Gordon Monson: If you’re faking your Latter-day Saint faith … why?

“I can’t think of a more hollow existence than to go through such motions [of belief] out of obligation, or pressure, or appearances, or threats.”

(Francisco Kjolseth | The Salt Lake Tribune) Columnist Gordon Monson

It has come to my attention from others, because I could never see my way clear to operating this way, that there are some active Latter-day Saints who are — what’s this? — faking it.

They go to church, they fulfill congregational callings, they pay tithing, they socialize with believers and participate with family members in every aspect of The Church of Jesus Christ of Latter-day Saints, except for one.

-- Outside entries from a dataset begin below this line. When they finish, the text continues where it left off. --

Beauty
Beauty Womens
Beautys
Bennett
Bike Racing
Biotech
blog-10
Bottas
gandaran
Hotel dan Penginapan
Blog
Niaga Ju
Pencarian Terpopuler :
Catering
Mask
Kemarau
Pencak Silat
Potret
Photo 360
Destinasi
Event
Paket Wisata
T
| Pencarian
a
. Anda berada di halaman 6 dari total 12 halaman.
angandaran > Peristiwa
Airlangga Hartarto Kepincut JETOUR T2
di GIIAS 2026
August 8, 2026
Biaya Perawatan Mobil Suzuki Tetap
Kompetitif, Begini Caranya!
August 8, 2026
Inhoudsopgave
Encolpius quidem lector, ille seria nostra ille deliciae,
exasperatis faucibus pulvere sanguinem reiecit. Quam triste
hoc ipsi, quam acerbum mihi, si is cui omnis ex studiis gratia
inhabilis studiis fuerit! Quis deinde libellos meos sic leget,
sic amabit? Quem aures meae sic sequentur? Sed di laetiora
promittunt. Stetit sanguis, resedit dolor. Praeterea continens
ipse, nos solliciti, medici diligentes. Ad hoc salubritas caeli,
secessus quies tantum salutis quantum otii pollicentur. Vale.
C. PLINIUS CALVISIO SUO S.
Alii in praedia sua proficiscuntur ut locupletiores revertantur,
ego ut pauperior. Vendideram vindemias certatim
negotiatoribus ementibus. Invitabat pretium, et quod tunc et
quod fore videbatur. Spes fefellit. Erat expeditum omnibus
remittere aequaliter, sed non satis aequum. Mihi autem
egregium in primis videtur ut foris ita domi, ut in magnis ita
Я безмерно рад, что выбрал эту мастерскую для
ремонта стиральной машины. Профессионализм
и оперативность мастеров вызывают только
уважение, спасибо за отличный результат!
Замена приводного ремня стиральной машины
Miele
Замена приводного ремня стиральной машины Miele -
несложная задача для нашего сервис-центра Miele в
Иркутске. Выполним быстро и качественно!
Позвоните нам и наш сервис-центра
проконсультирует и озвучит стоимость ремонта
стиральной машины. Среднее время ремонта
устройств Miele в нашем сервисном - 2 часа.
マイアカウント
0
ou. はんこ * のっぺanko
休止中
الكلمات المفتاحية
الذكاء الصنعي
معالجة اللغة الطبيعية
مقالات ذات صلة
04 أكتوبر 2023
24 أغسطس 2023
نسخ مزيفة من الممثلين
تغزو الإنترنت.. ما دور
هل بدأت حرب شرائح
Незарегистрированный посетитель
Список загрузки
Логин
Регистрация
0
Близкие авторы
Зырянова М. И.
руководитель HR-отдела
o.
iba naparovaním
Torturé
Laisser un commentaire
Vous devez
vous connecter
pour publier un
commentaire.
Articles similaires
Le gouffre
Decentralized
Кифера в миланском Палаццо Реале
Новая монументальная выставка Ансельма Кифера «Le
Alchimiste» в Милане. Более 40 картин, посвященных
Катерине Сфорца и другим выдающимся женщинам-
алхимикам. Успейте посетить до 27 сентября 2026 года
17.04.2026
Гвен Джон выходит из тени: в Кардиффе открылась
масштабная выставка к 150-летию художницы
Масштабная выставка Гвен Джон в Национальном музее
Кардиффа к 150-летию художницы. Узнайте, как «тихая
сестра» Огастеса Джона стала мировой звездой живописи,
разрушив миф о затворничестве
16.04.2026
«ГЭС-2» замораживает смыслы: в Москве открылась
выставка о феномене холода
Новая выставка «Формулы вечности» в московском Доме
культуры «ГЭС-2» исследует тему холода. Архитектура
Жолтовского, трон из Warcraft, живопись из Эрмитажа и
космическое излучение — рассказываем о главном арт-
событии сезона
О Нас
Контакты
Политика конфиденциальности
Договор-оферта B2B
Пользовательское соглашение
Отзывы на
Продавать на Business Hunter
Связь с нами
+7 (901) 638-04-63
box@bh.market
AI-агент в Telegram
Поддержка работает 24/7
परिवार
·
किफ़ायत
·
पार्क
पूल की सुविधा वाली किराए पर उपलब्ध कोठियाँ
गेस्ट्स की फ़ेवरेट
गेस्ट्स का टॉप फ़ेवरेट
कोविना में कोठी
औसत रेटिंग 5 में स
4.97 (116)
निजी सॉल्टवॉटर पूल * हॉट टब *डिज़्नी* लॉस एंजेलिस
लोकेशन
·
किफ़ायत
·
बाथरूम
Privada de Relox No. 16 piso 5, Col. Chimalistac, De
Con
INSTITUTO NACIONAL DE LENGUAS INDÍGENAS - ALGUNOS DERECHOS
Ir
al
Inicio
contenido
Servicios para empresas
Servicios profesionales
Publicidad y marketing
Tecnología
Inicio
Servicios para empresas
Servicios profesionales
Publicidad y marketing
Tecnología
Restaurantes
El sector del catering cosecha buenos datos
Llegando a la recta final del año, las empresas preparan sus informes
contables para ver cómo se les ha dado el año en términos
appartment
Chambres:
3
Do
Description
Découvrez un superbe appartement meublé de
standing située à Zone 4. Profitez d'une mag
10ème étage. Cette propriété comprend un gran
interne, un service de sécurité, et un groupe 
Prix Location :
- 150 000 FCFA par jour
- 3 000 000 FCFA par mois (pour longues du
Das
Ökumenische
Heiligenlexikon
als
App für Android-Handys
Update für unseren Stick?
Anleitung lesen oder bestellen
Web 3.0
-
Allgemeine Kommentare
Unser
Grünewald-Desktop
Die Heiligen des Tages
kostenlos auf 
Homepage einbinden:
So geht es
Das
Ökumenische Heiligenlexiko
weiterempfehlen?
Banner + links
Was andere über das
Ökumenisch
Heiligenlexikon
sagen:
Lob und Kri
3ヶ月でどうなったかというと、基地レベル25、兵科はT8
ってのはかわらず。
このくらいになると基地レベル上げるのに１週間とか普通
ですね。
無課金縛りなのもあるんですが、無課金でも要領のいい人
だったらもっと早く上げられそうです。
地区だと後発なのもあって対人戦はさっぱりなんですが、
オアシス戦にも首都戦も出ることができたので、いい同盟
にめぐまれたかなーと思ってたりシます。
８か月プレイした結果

They do not actually believe it to be the truth.

Call me naive, but this whole concept is tough to fit into my brain.

Why the heck would anyone pretend to believe in a religion that is as demanding, and often outright inconvenient, as the LDS Church is?

If I didn’t at least believe to a certain level, if I didn’t have faith, there’s no way I would do the works. No. Freaking. Way.

But I’ve spoken with enough people of late who say that’s exactly what they don’t do and what they do do.

They don’t believe. They do go through the motions. They do put on an act.

Amazing. Mind-blowing, even.

Why would anyone play that game?

This is where I have to step away from my own experience and see things from a different angle.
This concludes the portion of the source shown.